Pero la insoportable desigualdad se sabe abrir camino. Parece un destello programado cada tres años cuando la Casen nos regresa al país tercermundista que somos, muy lejos de las naciones OCDE que admiramos. Pero esta vez, la Casen se juntó con la crisis financiera global y el díscolo Simce, entonces la conmoción ha sido más honda y perturbadora. No sólo aumentaron los pobres e indigentes, sino que la desigualdad –medida con el índice de Gini- también se incrementó. Es más, el decil más rico en medio de las crisis más importantes del capitalismo en las últimas décadas, aumentó generosamente sus ingresos.
Sobre una democracia aturdida por sus logros económicos y la estabilidad política más obscena entre tantas inequidades dando vueltas, la insoportable desigualdad siembra por algunos segundos un signo de interrogación en las cavidades institucionales del modelo económico.

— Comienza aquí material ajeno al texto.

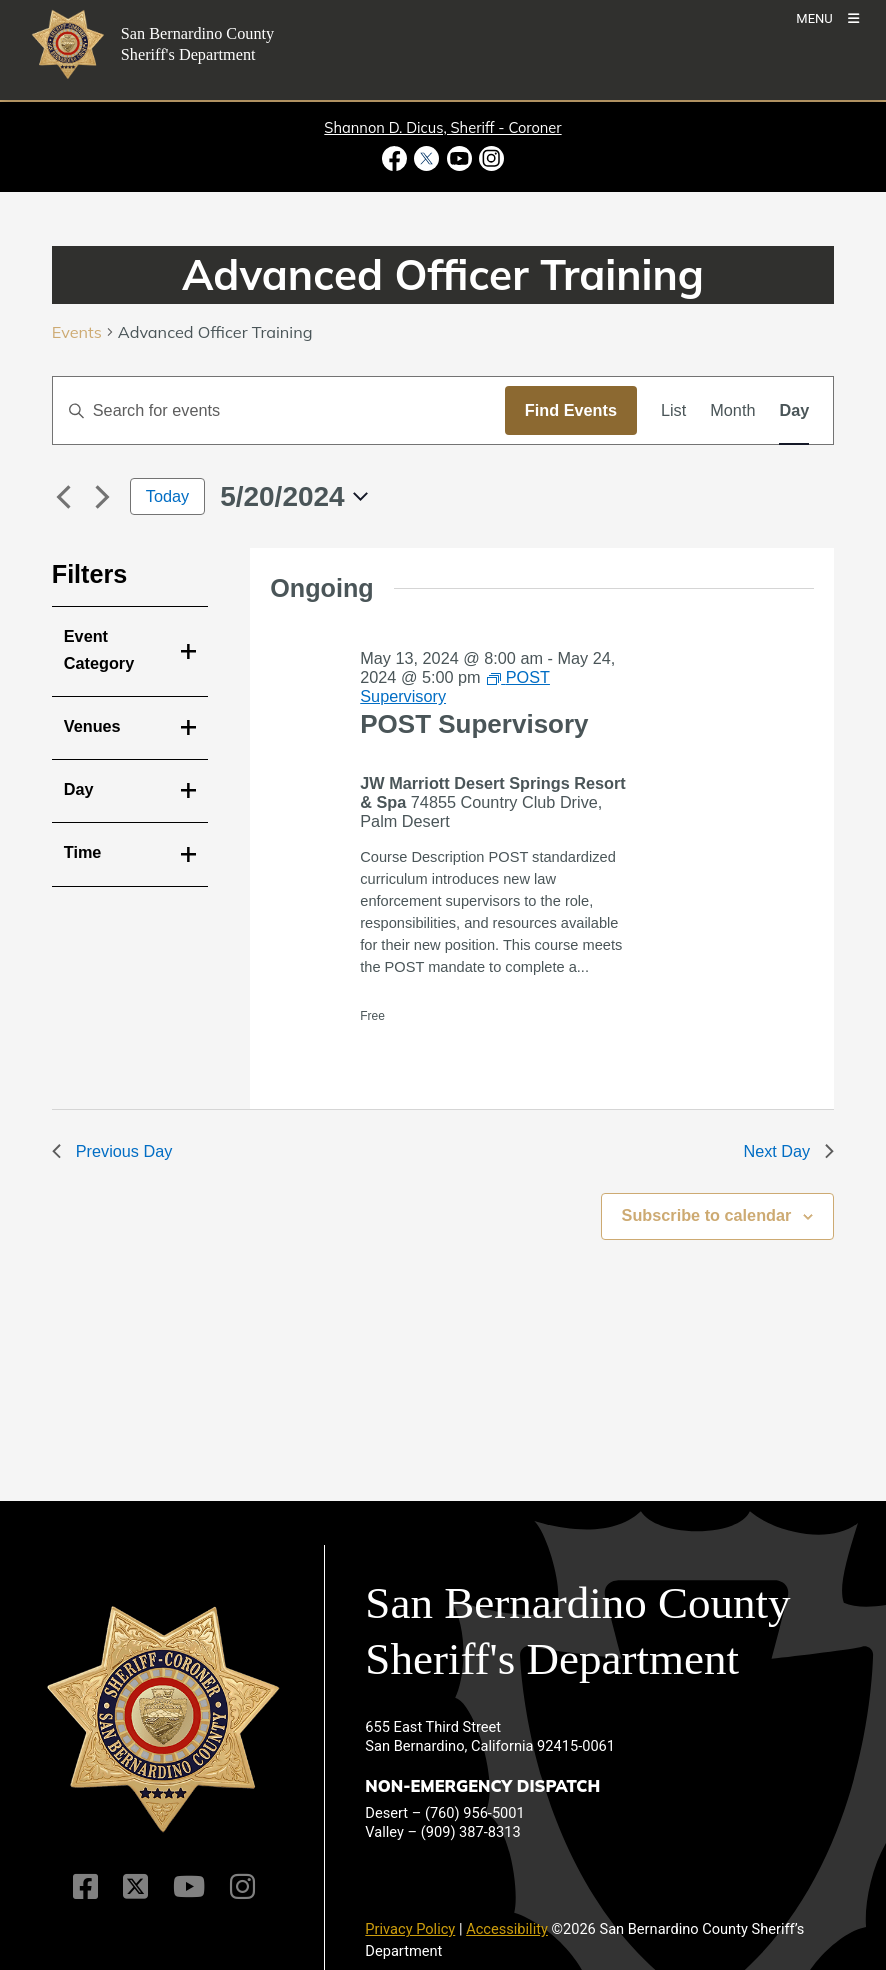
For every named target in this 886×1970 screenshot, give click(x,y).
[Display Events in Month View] (732, 410)
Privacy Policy (410, 1929)
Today (167, 496)
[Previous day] (64, 497)
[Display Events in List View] (673, 410)
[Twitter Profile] (135, 1886)
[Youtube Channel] (189, 1886)
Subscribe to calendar (707, 1215)
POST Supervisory (474, 724)
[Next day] (103, 497)
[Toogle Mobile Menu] (827, 17)
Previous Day (112, 1151)
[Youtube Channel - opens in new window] (459, 158)
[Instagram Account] (242, 1886)
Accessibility (507, 1929)
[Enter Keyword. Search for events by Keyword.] (279, 410)
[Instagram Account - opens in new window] (489, 158)
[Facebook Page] (85, 1886)
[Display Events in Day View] (794, 410)
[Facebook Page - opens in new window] (396, 158)
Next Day (788, 1151)
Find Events (571, 410)
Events (77, 332)
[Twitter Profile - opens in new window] (427, 158)
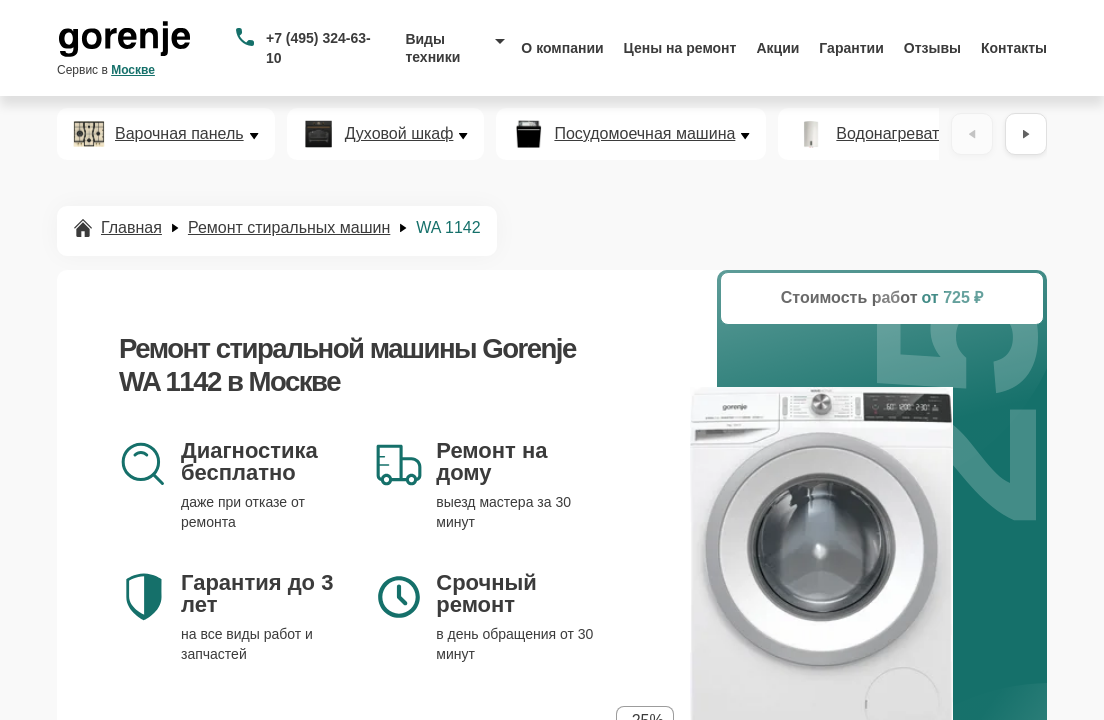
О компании (562, 48)
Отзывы (932, 48)
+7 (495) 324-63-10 (318, 48)
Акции (777, 48)
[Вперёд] (1026, 134)
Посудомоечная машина (644, 134)
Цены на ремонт (680, 48)
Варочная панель (179, 134)
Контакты (1014, 48)
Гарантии (851, 48)
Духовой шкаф (399, 134)
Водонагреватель (900, 134)
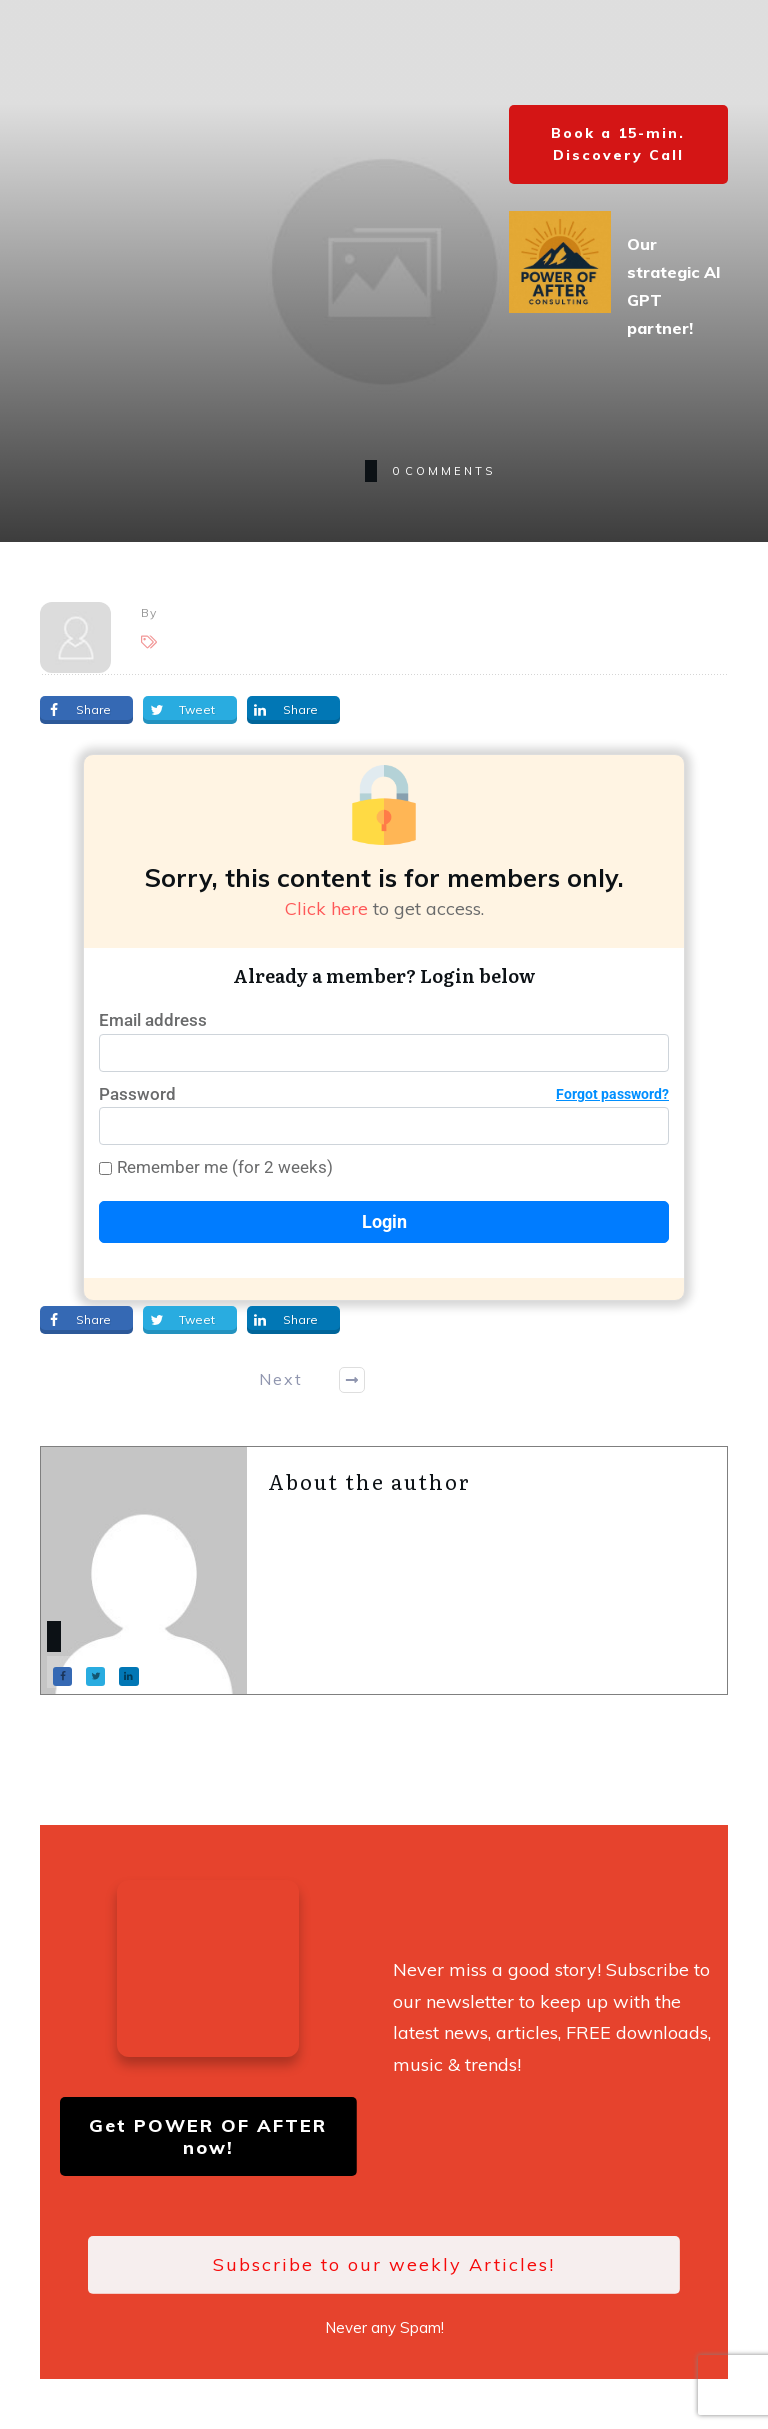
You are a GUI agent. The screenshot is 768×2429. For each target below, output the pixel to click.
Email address (153, 1020)
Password (384, 1094)
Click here (326, 908)
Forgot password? (612, 1094)
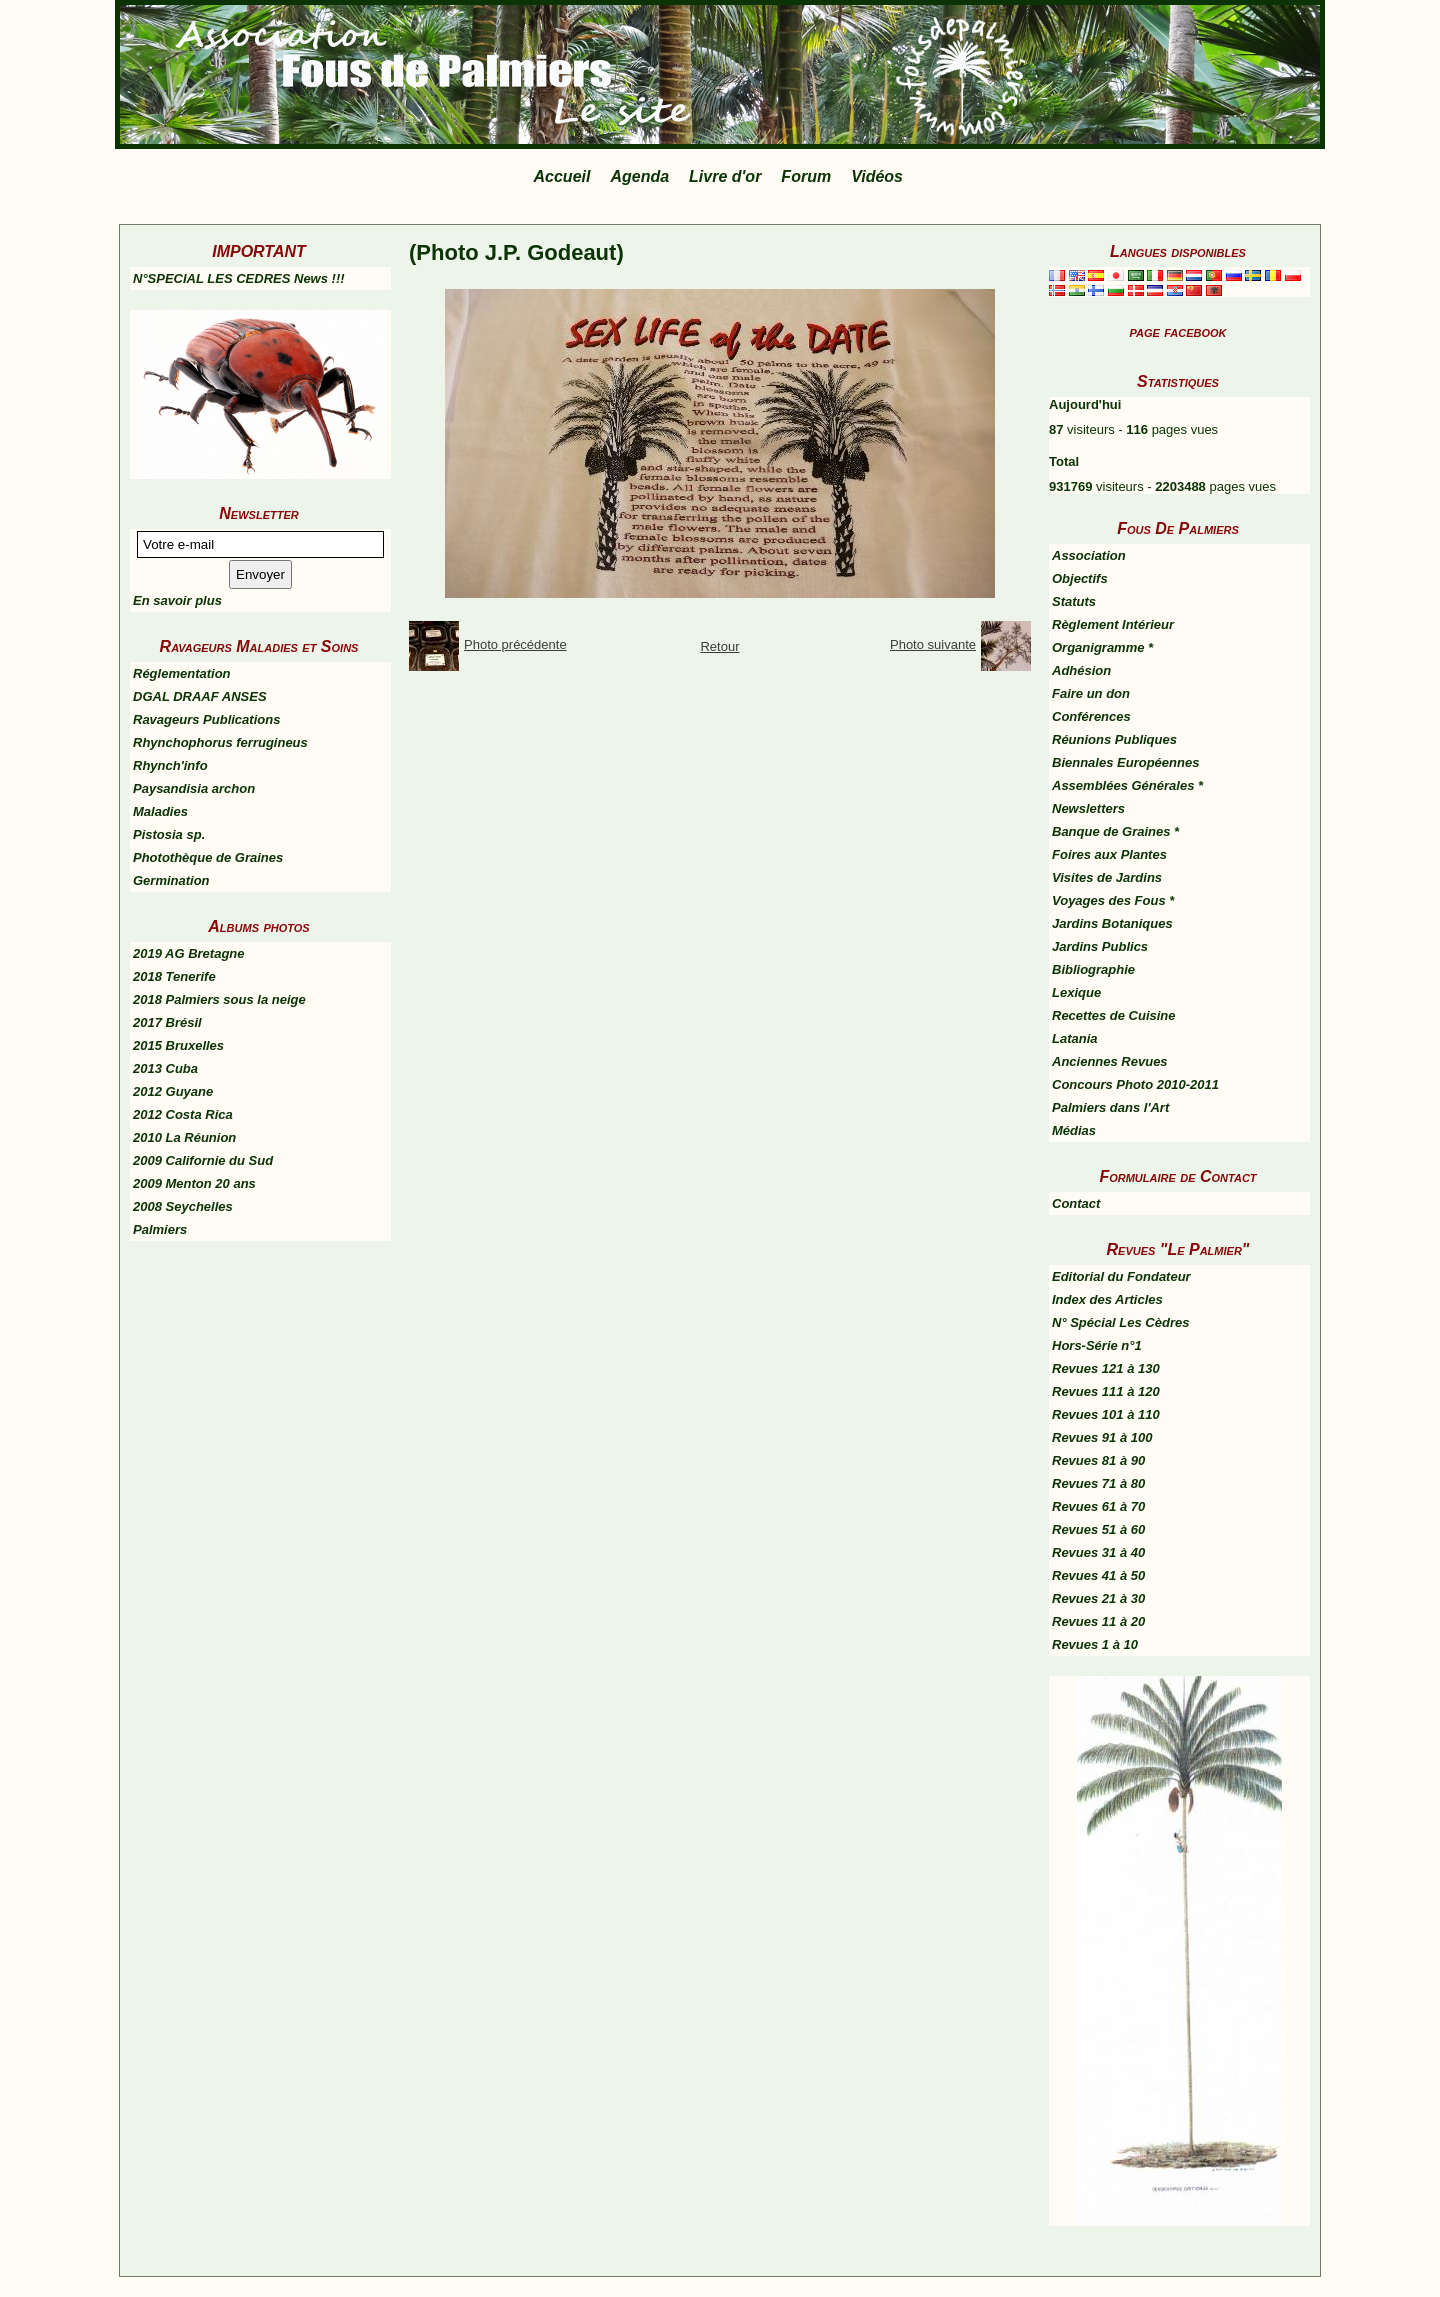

Las elites más ilustradas del país difieren en las causas y profundidad de estas brechas, incluso suelen lucir pasiones verídicas en esos debates, pero coinciden en horas de la mañana dejando a sus hijos en los exclusivos colegios privados que los ponen a salvo de la educación pública que no saben –no quieren- cambiar.
En la continuidad infernal de la coyuntura y en la rápida obsolescencia de las noticias globales, la brecha entre ricos y pobres nuevamente se transforma en un frágil titular. Una sonda lanzada al debate caprichoso de la opinión pública; un indicador más que viene a sumarse a tantos otros. La gradualidad en las políticas que se les ofrece a los más postergados, contrasta con la rápida integración que consiguen los emprendedores que asimilan muy rápido el arte de la competencia. La insoportable desigualdad, pronto se tornará una explicación técnicamente impecable y éticamente deleznable, sobre una democracia que sabe guardar silencio y sembrar moderación allí donde debiera irrumpir la más perturbadora indignación.
A los fríos números de las encuestas, a esas enigmáticas y abstractas brechas entre ricos y pobres que revelan tantos estudios, se añade la imagen estremecedora de 33 mineros atrapados en una mina y 32 mapuches en huelga de hambre. Ambos acontecimientos parecen convertirse en la mejor postal bicentenaria de un Chile partido en dos y de una sociedad democrática que ha elegido la espectacularización mediática de sus inequidades y la solemne estabilidad de sus instituciones.